I’ve been interested in making my own campaign setting for probably 10 years or so, originally starting with the idea of detailing the elven realms of Eaerlann and Illefarn from the Forgotten Realms as they would have been 4,000 years in the past. I had been playing a Neverwinter Nights campaign online, which was set around the High Forest and involved some 100 regular players. I also became one of the assistant DMs and main map builder for the forest areas. My own character belonged to a gang of elven and half-elven rangers and druids (which had a bit of a nonviolent feud with another group of elven wizards and clerics that was much more LG high elves compared to our CN scoundrels), and since then it’s always been my goal to make a true wilderness campaign that deals entirely with druids, rangers, spirits, and monsters.
And I have to admit, in all these years I never really found an answer to the question how one would actually pull that off well. Now I feel that I’ve reached the conclusion that the actual answer is: You don’t.
The wilderness does offer plenty of challenges and obstacles to overcome, but it’s really poorly equipped to provide the players with goals. The wilderness is something you move through, but neither the source of adventures nor the destination. There might be ways to actually pull it off, but for the kinds of heroic activities I have in mind, each adventure needs to start in the frontier. It would be very difficult to have an ocean campaign without ports or a desert campaign without a single oasis. No matter how interesting your wilderness is, it does not create adventures. People create adventures. Anything that happens in the wilderness isn’t really of any concern to the players until it starts to affect people. The forest is on fire? The whole valley drowned by a flood? Move out of the way, crisis averted, threat overcome. Nothing to see here. Move along.
I’ve been of the opinion that good settings are not defined by their environment, any locations, or their history, but entirely by the people who currently inhabit it and the way they interact. You could call it the Mass Effect paradigm, as that’s usually the example I give as a perfect execution of this principle. You don’t know anything about the planets you visit and almost no specifics about their history, but you pretty soon figure out what makes the people tick and that leads to the best videogame RPGs I’ve ever come across. It’s obvious in hindsight, but if this is what interests and fascinates me the most about settings then it obviously should also be part of the approach to adventures. If the world is about the people, then the adventures also need to be about people. And the next closest place to the wilderness that has good numbers of people is the frontier.

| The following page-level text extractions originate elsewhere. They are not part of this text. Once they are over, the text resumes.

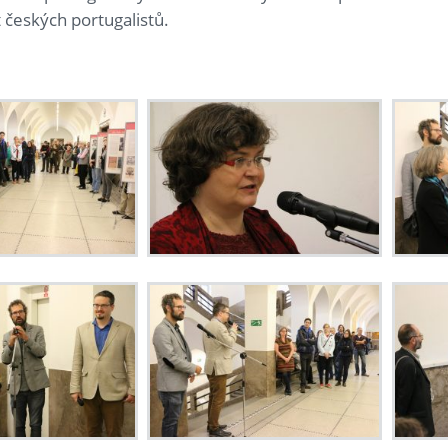
 českých portugalistů.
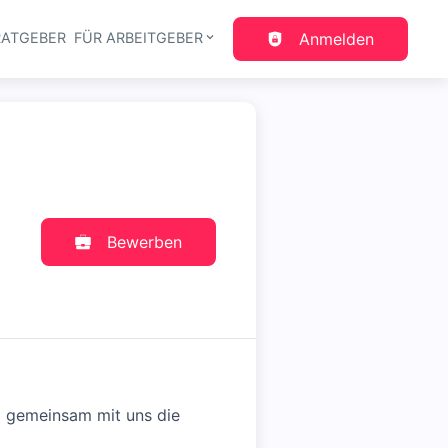
RATGEBER
FÜR ARBEITGEBER
Anmelden
gation
Bewerben
d gemeinsam mit uns die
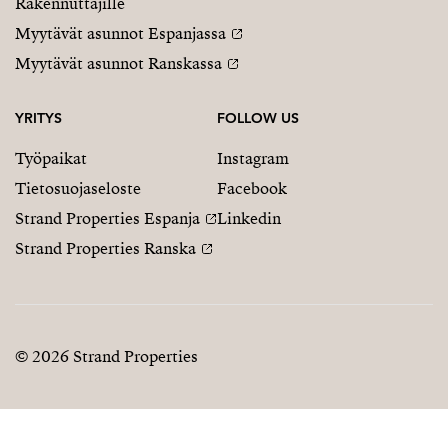
Rakennuttajille
Myytävät asunnot Espanjassa
Myytävät asunnot Ranskassa
YRITYS
FOLLOW US
Työpaikat
Instagram
Tietosuojaseloste
Facebook
Strand Properties Espanja
Linkedin
Strand Properties Ranska
© 2026 Strand Properties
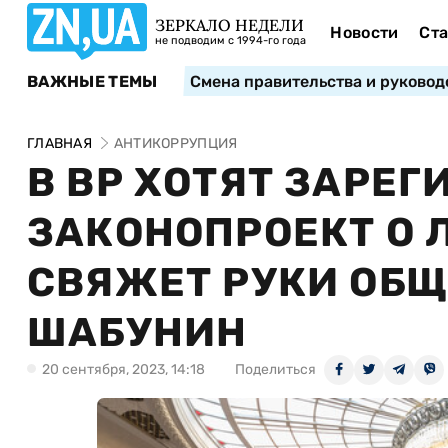
ЗЕРКАЛО НЕДЕЛИ
Новости
Ста
не подводим с 1994-го года
ВАЖНЫЕ ТЕМЫ
Смена правительства и руковод
ГЛАВНАЯ
АНТИКОРРУПЦИЯ
В ВР ХОТЯТ ЗАРЕ
ЗАКОНОПРОЕКТ О 
СВЯЖЕТ РУКИ ОБЩ
ШАБУНИН
20 сентября, 2023, 14:18
Поделиться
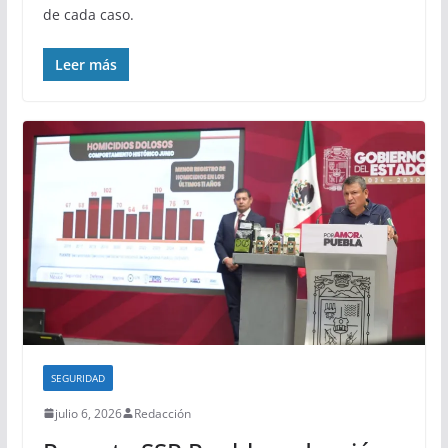
de cada caso.
Leer más
SEGURIDAD
julio 6, 2026
Redacción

Usually the frontier is thought off as the border between the civilized lands and the wilderness. However, with the Ancient Lands I want to focus on adventures that move back and forth between the frontier and the wild, and create a world inspired by pulp adventures, Greek myth, Viking sagas, and the Bronze Age. So it’s not actually having any civilized lands at all. Great empires did exist in some places in the Bronze Age and they dominate our perception of that period because they invented writing and build stone monuments. But they were few and limited to small regions. And while Greek myth is full of kings living in big cities, those are most often more like castles ruled by a very minor lord. The big battles against the Persians were much later and I wouldn’t be surprised if the Persians thought of them as some minor embarasment on one of their outermost borders. While calling all settled areas in the Ancient Lands frontiers might not be technically correct, I think it’s a good method to focus my own thoughts. The most frequent and annoying problem I tend to run into with this setting is focusing way too much on the port cities and unconsciously turning them into generic civilized kingdoms. Calling the whole setting a frontier setting will hopefully help me to keep my sight focused on the sources I want to actually draw inspiration from instead of turning towards the more familiar and common archetypes in fantasy.

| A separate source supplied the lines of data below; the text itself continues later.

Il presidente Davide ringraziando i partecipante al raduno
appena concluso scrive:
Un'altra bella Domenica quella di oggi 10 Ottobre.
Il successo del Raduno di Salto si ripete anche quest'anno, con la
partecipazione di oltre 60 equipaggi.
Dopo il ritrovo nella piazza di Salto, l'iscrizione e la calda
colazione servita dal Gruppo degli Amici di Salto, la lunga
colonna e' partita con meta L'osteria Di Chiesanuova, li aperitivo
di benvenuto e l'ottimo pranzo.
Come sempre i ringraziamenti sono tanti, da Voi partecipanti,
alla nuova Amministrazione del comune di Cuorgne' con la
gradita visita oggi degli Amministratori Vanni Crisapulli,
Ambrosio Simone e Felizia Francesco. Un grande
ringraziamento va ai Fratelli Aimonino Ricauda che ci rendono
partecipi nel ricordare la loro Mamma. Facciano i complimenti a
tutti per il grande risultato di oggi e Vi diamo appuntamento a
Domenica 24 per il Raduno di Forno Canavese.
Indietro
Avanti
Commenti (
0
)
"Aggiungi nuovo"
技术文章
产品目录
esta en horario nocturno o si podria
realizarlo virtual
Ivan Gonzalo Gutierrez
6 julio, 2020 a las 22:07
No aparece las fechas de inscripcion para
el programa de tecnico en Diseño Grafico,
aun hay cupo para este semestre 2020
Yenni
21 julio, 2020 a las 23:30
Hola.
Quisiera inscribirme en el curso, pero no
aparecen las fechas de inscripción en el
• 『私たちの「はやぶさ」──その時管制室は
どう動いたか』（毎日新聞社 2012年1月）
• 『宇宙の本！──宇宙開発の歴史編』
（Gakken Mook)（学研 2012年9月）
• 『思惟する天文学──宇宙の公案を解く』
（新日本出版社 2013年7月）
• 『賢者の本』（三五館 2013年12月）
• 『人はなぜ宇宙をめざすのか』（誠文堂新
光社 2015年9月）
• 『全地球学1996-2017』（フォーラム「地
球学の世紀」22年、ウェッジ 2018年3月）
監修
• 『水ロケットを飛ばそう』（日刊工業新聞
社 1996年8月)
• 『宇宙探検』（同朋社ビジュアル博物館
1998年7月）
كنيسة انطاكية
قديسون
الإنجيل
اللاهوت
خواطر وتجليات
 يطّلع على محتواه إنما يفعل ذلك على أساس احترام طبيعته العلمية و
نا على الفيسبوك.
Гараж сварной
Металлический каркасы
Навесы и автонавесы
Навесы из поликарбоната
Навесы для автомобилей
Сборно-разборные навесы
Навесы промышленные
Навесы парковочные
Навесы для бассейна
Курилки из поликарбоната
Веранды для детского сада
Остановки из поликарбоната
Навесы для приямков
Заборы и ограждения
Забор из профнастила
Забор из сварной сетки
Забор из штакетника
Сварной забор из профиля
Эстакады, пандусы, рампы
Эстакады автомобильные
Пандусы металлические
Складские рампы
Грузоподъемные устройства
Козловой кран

So, what actually makes a setting a frontier setting? One of the best codifications of the paradigm comes from probably the most unlikely source one would imagine: The 4th edition of Dungeons & Dragons. During the development process, the writers decidet to first establish an assumed generic setting and then have the actual game rules trying to emulate that kind of setting. (Which is a very good policy for all game design.) When they presented this vision to the public, they described it as “points of light in a dark world”. I disagree with almost every single design choice of that game, but in this one case I think they really did something great. And in the past 8 years, “Points of Light” has become established as a pretty commonly used term among worldbuilders. The idea behind it being that there are a few reasonably civilized towns or clusters of villages where people live for mutual protection and support, and which each opperate almost entirely autonomous without any overlord in a distant capital city. And as soon as you step outside these small patches of land patrolled by the local guards, you’re instantly in the deep wilderness. Bandits and monsters everywhere, free to do as they please, and nobody coming to get you if you run into trouble. However, sometimes it is necessary to leave these relatively save havens. Either to trade local goods with other similar communities several days travel away, or because there is something lurking on the edges of the worked fields but staying outside the reach of the guards. In either case you need someone capable to go out there and deal with anything that might threaten the community or the carts with goods on their way between towns. And that’s where adventurers come in.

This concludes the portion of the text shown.